A–D: AVJ regions in a young heart. E–H: AVJ regions in an old heart. Panels A, C, E, and G show low-magnification confocal microscopy images of the AVJ with HCN4 (green) and Cx43 (red) immunolabeling. Panels B, D, F, and H show the corresponding high-magnification images in the PPB and His. Bar is shown in each image. Young hearts, n = 6; old hearts, n = 6. AVJ = atrioventricular junction; Cx43 = connexin 43; HCN4 = Hyperpolarization-activated cyclic nucleotide-gated channel 4; His = His bundle; IVS = interventricular septum; PPB = proximal penetrating bundle.

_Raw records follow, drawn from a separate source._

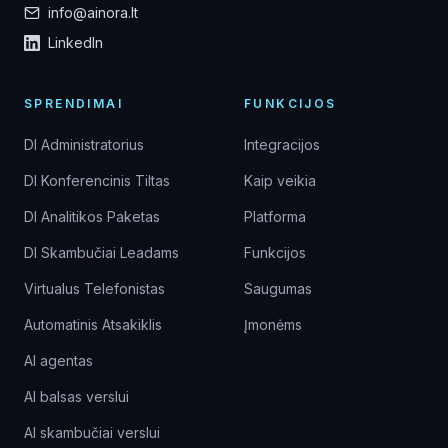
info@ainora.lt
LinkedIn
SPRENDIMAI
FUNKCIJOS
DI Administratorius
Integracijos
DI Konferencinis Tiltas
Kaip veikia
DI Analitikos Paketas
Platforma
DI Skambučiai Leadams
Funkcijos
Virtualus Telefonistas
Saugumas
Automatinis Atsakiklis
Įmonėms
AI agentas
AI balsas verslui
AI skambučiai verslui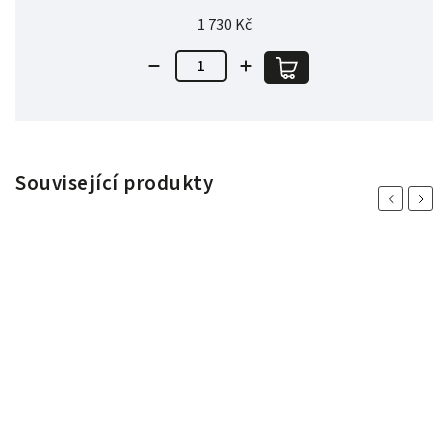
1 730 Kč
Související produkty
Previous
Next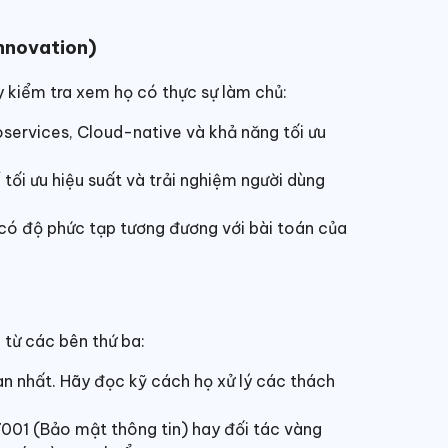
Innovation)
y kiểm tra xem họ có thực sự làm chủ:
roservices, Cloud-native và khả năng tối ưu
 tối ưu hiệu suất và trải nghiệm người dùng
có độ phức tạp tương đương với bài toán của
c từ các bên thứ ba:
an nhất. Hãy đọc kỹ cách họ xử lý các thách
001 (Bảo mật thông tin) hay đối tác vàng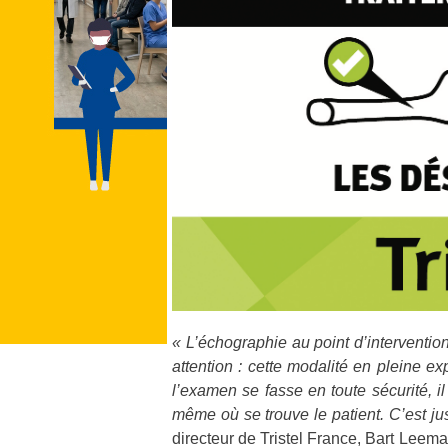
« L’échographie au point d’interventio
attention : cette modalité en pleine ex
l’examen se fasse en toute sécurité, il
même où se trouve le patient. C’est j
directeur de Tristel France, Bart Leem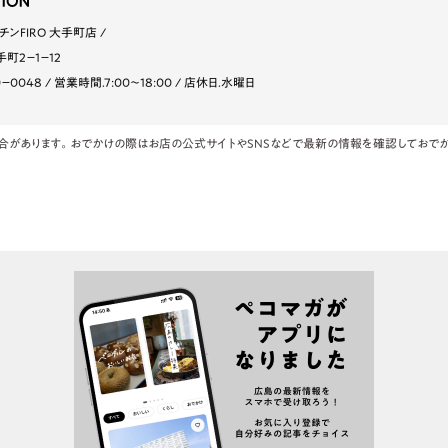
チンFIRO 大手町店
町2−1−12
0−0048
営業時間.7:00〜18:00
店休日.水曜日
合があります。おでかけの際はお店の公式サイトやSNSなどで最新の情報を確認しておでか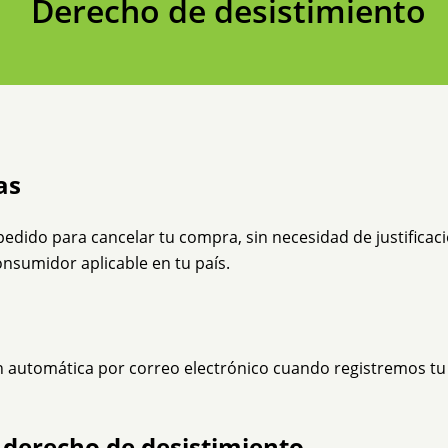
Derecho de desistimiento
as
edido para cancelar tu compra, sin necesidad de justificaci
onsumidor aplicable en tu país.
ón automática por correo electrónico cuando registremos tu 
l derecho de desistimiento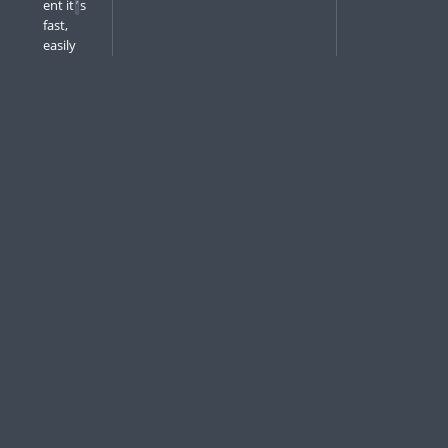
ent it
’
s
fast,
easily
testabl
e, and
gives
¶
helpful
output
.
간단한
일회용
스크립
트를 작
성할 때
에도 쉽
고 빠르
게 테스
트할 수
있으며
쓸만한
결과를
낼 수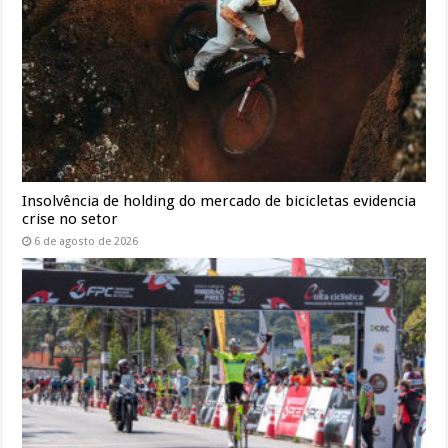
Insolvência de holding do mercado de bicicletas evidencia
crise no setor
6 de agosto de 2026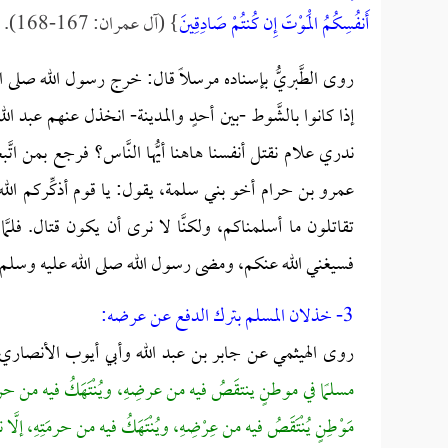
أَنفُسِكُمُ الْمَوْتَ إِن كُنتُمْ صَادِقِينَ
} (آل عمران: 167-168).
روى الطَّبريُّ بإسناده مرسلًا قال: خرج رسول الله صلى
إذا كانوا بالشَّوط -بين أحدٍ والمدينة- انخذل عنهم عبد 
ندري علام نقتل أنفسنا هاهنا أيُّها النَّاس؟ فرجع بمن اتَّبع
عمرو بن حرام أخو بني سلمة، يقول: يا قوم أذكِّركم الله أ
تقاتلون ما أسلمناكم، ولكنَّا لا نرى أن يكون قتال. فلمَّا
فسيغني الله عنكم، ومضى رسول الله صلى الله عليه وسلم.
3- خذلان المسلم بترك الدفع عن عرضه:
روى الهيثمي عن جابر بن عبد الله وأبي أيوب الأنصاري 
مسلمًا في موطنٍ ينتقَصُ فيه من عرضِهِ، ويُنْتَهَكُ فيه من حرمَتِهِ، إل
مَوْطِنٍ يُنْتَقَصُ فيه من عِرْضِهِ، ويُنْتَهَكُ فيه من حرمَتِهِ، إلَّا نص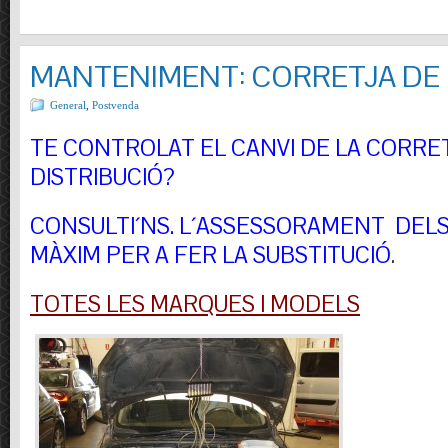
MANTENIMENT: CORRETJA DE 
General
,
Postvenda
TE CONTROLAT EL CANVI DE LA CORRE
DISTRIBUCIÓ?
CONSULTI´NS.
L´ASSESSORAMENT DELS 
MÀXIM PER A FER LA SUBSTITUCIÓ
.
TOTES LES MARQUES I MODELS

Hyperpolarization-activated cyclic nucleotide-gated channel 4 (HCN4) expression decreased with aging in the DPB/His by 17% (95% CI −11.6 to 0.03; P < .05). Interestingly, although the results are not significant in the CN, INE, and PPB, the trend is of upregulation with aging (Figures 4 and 5 and Supplemental Figure S9).
Voltage sensitive sodium channel (Nav1.5) expression tends to decrease with aging in the CN by 27% (95% CI −47.79 to −3.74; P < .05) and in the PPB by 24% (95% CI −38.46 to −3.76; P < .05) (Figure 4 and Supplemental Figure S10).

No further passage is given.